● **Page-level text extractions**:
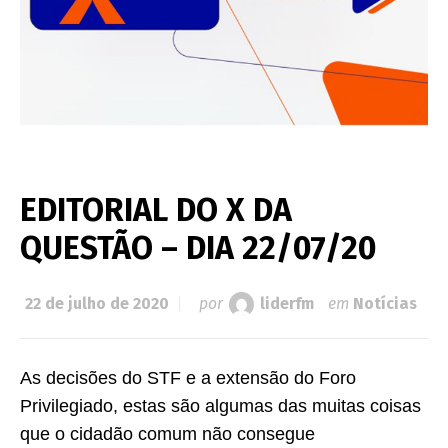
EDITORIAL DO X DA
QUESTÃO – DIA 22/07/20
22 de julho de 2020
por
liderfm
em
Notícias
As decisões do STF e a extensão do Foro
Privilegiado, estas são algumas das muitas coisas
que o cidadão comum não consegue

---

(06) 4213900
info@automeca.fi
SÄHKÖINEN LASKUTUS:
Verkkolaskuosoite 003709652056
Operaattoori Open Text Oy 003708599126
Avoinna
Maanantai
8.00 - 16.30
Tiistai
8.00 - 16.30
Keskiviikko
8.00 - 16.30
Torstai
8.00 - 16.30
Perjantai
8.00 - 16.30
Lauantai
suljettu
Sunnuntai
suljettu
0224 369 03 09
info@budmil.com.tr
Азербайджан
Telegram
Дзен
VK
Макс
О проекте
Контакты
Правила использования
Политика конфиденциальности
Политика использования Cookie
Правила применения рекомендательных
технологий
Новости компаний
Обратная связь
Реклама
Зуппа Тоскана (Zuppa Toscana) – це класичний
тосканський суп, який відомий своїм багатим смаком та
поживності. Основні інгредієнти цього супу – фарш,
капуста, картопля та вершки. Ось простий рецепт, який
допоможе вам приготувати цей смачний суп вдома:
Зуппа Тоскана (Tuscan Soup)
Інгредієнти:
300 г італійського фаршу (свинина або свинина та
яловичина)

--

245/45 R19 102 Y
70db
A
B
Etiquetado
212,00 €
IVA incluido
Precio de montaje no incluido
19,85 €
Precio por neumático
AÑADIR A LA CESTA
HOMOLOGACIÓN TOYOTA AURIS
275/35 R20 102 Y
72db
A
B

● **Problem to work on**: All lines with the word "incluido" must be located in the data and copied.

● **Result of the task**:
IVA incluido
Precio de montaje no incluido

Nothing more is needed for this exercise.